Exercise details: Count up the lines in the following listing that hold the word "often", then give only that count.

Available records:
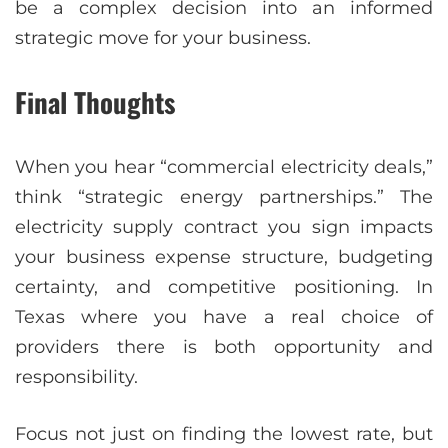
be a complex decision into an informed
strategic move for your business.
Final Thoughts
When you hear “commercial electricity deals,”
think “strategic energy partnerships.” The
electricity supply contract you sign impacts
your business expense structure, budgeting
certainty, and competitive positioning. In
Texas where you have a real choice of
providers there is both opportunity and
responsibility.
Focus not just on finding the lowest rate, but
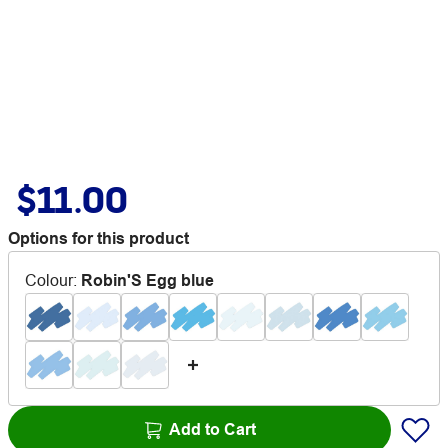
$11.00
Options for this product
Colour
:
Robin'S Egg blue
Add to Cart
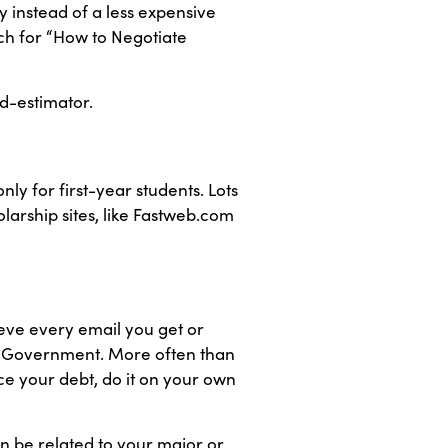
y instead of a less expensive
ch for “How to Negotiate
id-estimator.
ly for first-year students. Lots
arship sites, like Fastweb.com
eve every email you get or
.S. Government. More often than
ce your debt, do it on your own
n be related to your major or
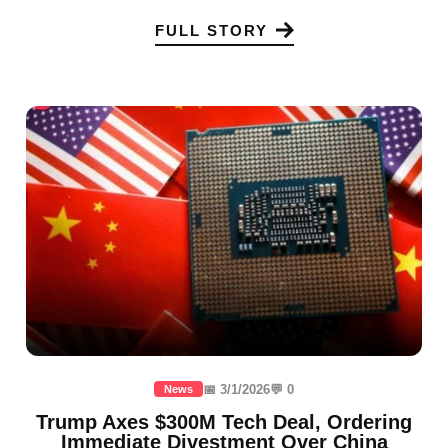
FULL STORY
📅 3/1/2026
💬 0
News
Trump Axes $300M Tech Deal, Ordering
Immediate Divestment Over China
--
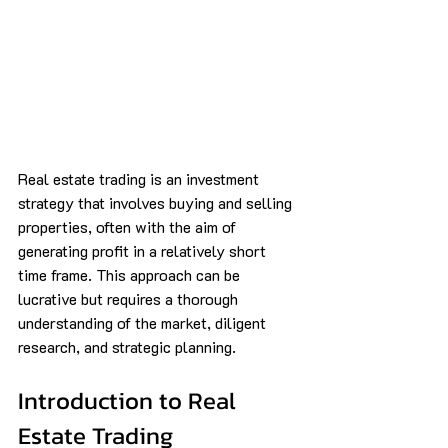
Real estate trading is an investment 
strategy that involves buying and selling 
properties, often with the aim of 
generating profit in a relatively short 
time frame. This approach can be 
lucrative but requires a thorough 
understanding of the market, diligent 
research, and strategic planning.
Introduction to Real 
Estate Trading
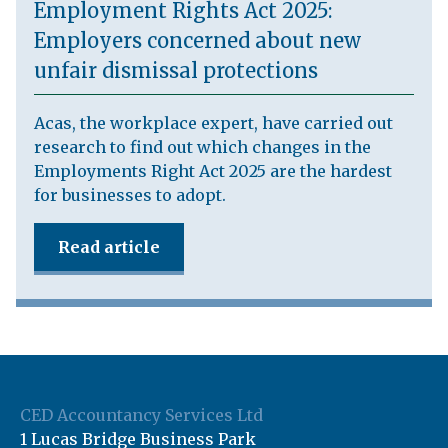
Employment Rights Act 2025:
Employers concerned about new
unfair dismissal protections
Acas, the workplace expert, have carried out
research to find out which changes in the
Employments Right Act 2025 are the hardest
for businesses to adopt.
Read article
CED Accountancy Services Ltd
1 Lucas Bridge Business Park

Your response: 2